Work order: Exactly as given, write out all the entries again.

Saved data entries
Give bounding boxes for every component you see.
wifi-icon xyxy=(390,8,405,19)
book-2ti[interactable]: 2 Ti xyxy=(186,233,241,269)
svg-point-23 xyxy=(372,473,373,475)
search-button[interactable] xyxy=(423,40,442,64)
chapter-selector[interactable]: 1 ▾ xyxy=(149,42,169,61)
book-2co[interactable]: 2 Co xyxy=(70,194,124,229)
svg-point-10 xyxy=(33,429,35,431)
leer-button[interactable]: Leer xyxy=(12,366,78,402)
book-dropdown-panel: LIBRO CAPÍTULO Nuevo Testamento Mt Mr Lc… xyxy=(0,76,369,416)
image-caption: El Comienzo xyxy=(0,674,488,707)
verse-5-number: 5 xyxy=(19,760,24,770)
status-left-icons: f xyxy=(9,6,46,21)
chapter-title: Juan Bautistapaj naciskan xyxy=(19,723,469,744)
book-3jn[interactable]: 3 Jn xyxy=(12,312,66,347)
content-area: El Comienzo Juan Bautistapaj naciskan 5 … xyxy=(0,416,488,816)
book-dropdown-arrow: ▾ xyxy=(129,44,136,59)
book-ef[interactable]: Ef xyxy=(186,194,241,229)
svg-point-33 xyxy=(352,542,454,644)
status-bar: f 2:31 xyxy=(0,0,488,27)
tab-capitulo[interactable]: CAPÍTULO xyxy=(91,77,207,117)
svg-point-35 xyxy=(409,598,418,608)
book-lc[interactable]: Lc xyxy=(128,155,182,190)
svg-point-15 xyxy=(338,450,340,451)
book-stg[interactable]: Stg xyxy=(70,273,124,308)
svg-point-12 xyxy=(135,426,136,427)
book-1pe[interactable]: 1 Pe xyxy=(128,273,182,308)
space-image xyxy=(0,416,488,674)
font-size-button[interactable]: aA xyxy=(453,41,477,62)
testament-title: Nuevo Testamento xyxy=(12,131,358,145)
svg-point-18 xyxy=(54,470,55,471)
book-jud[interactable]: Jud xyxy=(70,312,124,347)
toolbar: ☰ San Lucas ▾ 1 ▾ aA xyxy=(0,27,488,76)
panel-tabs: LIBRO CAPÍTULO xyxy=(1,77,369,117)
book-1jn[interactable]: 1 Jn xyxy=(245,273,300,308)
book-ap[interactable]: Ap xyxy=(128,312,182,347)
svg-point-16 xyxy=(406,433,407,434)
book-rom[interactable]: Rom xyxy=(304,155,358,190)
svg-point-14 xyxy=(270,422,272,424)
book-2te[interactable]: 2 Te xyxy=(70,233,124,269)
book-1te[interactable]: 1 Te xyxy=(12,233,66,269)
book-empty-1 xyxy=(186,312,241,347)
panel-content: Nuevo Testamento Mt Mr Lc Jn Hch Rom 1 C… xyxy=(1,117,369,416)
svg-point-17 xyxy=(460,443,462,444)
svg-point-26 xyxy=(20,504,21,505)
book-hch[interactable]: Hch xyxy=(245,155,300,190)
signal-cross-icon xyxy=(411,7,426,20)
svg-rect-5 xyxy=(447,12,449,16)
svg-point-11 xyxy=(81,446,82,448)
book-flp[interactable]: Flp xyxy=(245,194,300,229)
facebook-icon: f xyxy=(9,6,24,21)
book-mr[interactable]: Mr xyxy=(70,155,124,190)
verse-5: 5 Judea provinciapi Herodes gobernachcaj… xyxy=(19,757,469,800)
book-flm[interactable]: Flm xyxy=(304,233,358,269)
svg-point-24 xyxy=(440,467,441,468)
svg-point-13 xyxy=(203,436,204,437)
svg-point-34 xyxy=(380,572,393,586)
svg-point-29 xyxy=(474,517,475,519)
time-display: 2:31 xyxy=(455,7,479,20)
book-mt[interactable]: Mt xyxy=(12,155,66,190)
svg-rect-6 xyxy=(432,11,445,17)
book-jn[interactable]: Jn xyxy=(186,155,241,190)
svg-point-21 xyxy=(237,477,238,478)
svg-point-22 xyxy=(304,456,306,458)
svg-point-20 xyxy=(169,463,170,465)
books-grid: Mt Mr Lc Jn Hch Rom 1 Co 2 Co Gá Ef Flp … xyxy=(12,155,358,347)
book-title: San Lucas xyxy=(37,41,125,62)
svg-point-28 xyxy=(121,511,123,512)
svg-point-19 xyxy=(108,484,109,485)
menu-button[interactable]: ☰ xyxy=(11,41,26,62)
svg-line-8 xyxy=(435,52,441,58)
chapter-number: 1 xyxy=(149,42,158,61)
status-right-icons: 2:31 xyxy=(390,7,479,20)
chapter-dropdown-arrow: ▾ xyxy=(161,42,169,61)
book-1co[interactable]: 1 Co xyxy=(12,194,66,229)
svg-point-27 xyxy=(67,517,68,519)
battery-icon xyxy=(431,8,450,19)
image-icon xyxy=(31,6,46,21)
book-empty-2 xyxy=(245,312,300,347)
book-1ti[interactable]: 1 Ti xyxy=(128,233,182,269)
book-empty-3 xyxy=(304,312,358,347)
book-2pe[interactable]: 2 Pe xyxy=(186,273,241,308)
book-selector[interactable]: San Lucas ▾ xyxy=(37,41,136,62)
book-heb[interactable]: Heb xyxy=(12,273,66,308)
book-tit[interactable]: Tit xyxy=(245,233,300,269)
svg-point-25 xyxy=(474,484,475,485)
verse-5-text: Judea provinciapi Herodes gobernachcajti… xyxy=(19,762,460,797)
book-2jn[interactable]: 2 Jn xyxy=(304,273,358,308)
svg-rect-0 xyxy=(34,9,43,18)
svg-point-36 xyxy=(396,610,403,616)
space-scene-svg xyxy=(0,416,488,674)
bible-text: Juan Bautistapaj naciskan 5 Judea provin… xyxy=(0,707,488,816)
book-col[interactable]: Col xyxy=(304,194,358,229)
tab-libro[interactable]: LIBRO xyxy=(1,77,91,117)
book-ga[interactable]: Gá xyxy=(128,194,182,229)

Output below:
Give bounding boxes for every component you see.
wifi-icon xyxy=(390,8,405,19)
book-2ti[interactable]: 2 Ti xyxy=(186,233,241,269)
svg-point-23 xyxy=(372,473,373,475)
search-button[interactable] xyxy=(423,40,442,64)
chapter-selector[interactable]: 1 ▾ xyxy=(149,42,169,61)
book-2co[interactable]: 2 Co xyxy=(70,194,124,229)
svg-point-10 xyxy=(33,429,35,431)
leer-button[interactable]: Leer xyxy=(12,366,78,402)
book-dropdown-panel: LIBRO CAPÍTULO Nuevo Testamento Mt Mr Lc… xyxy=(0,76,369,416)
image-caption: El Comienzo xyxy=(0,674,488,707)
verse-5-number: 5 xyxy=(19,760,24,770)
status-left-icons: f xyxy=(9,6,46,21)
chapter-title: Juan Bautistapaj naciskan xyxy=(19,723,469,744)
book-3jn[interactable]: 3 Jn xyxy=(12,312,66,347)
content-area: El Comienzo Juan Bautistapaj naciskan 5 … xyxy=(0,416,488,816)
book-dropdown-arrow: ▾ xyxy=(129,44,136,59)
book-ef[interactable]: Ef xyxy=(186,194,241,229)
svg-point-33 xyxy=(352,542,454,644)
status-bar: f 2:31 xyxy=(0,0,488,27)
tab-capitulo[interactable]: CAPÍTULO xyxy=(91,77,207,117)
svg-point-35 xyxy=(409,598,418,608)
book-lc[interactable]: Lc xyxy=(128,155,182,190)
svg-point-15 xyxy=(338,450,340,451)
book-stg[interactable]: Stg xyxy=(70,273,124,308)
svg-point-12 xyxy=(135,426,136,427)
book-1pe[interactable]: 1 Pe xyxy=(128,273,182,308)
space-image xyxy=(0,416,488,674)
font-size-button[interactable]: aA xyxy=(453,41,477,62)
testament-title: Nuevo Testamento xyxy=(12,131,358,145)
svg-point-18 xyxy=(54,470,55,471)
book-jud[interactable]: Jud xyxy=(70,312,124,347)
toolbar: ☰ San Lucas ▾ 1 ▾ aA xyxy=(0,27,488,76)
panel-tabs: LIBRO CAPÍTULO xyxy=(1,77,369,117)
book-1jn[interactable]: 1 Jn xyxy=(245,273,300,308)
book-ap[interactable]: Ap xyxy=(128,312,182,347)
svg-point-16 xyxy=(406,433,407,434)
book-rom[interactable]: Rom xyxy=(304,155,358,190)
svg-point-14 xyxy=(270,422,272,424)
book-2te[interactable]: 2 Te xyxy=(70,233,124,269)
book-1te[interactable]: 1 Te xyxy=(12,233,66,269)
book-empty-1 xyxy=(186,312,241,347)
panel-content: Nuevo Testamento Mt Mr Lc Jn Hch Rom 1 C… xyxy=(1,117,369,416)
svg-point-17 xyxy=(460,443,462,444)
svg-point-26 xyxy=(20,504,21,505)
book-hch[interactable]: Hch xyxy=(245,155,300,190)
signal-cross-icon xyxy=(411,7,426,20)
svg-rect-5 xyxy=(447,12,449,16)
svg-point-11 xyxy=(81,446,82,448)
book-flp[interactable]: Flp xyxy=(245,194,300,229)
facebook-icon: f xyxy=(9,6,24,21)
book-mr[interactable]: Mr xyxy=(70,155,124,190)
verse-5: 5 Judea provinciapi Herodes gobernachcaj… xyxy=(19,757,469,800)
book-flm[interactable]: Flm xyxy=(304,233,358,269)
svg-point-24 xyxy=(440,467,441,468)
svg-point-13 xyxy=(203,436,204,437)
svg-point-34 xyxy=(380,572,393,586)
svg-point-29 xyxy=(474,517,475,519)
time-display: 2:31 xyxy=(455,7,479,20)
book-mt[interactable]: Mt xyxy=(12,155,66,190)
svg-rect-6 xyxy=(432,11,445,17)
book-jn[interactable]: Jn xyxy=(186,155,241,190)
svg-point-21 xyxy=(237,477,238,478)
svg-point-22 xyxy=(304,456,306,458)
svg-point-20 xyxy=(169,463,170,465)
books-grid: Mt Mr Lc Jn Hch Rom 1 Co 2 Co Gá Ef Flp … xyxy=(12,155,358,347)
book-title: San Lucas xyxy=(37,41,125,62)
svg-point-28 xyxy=(121,511,123,512)
svg-point-19 xyxy=(108,484,109,485)
menu-button[interactable]: ☰ xyxy=(11,41,26,62)
svg-line-8 xyxy=(435,52,441,58)
chapter-number: 1 xyxy=(149,42,158,61)
status-right-icons: 2:31 xyxy=(390,7,479,20)
chapter-dropdown-arrow: ▾ xyxy=(161,42,169,61)
book-1co[interactable]: 1 Co xyxy=(12,194,66,229)
svg-point-27 xyxy=(67,517,68,519)
battery-icon xyxy=(431,8,450,19)
image-icon xyxy=(31,6,46,21)
book-empty-2 xyxy=(245,312,300,347)
book-1ti[interactable]: 1 Ti xyxy=(128,233,182,269)
book-empty-3 xyxy=(304,312,358,347)
book-2pe[interactable]: 2 Pe xyxy=(186,273,241,308)
book-selector[interactable]: San Lucas ▾ xyxy=(37,41,136,62)
book-heb[interactable]: Heb xyxy=(12,273,66,308)
book-tit[interactable]: Tit xyxy=(245,233,300,269)
svg-point-25 xyxy=(474,484,475,485)
verse-5-text: Judea provinciapi Herodes gobernachcajti… xyxy=(19,762,460,797)
book-2jn[interactable]: 2 Jn xyxy=(304,273,358,308)
svg-rect-0 xyxy=(34,9,43,18)
svg-point-36 xyxy=(396,610,403,616)
space-scene-svg xyxy=(0,416,488,674)
bible-text: Juan Bautistapaj naciskan 5 Judea provin… xyxy=(0,707,488,816)
book-col[interactable]: Col xyxy=(304,194,358,229)
tab-libro[interactable]: LIBRO xyxy=(1,77,91,117)
book-ga[interactable]: Gá xyxy=(128,194,182,229)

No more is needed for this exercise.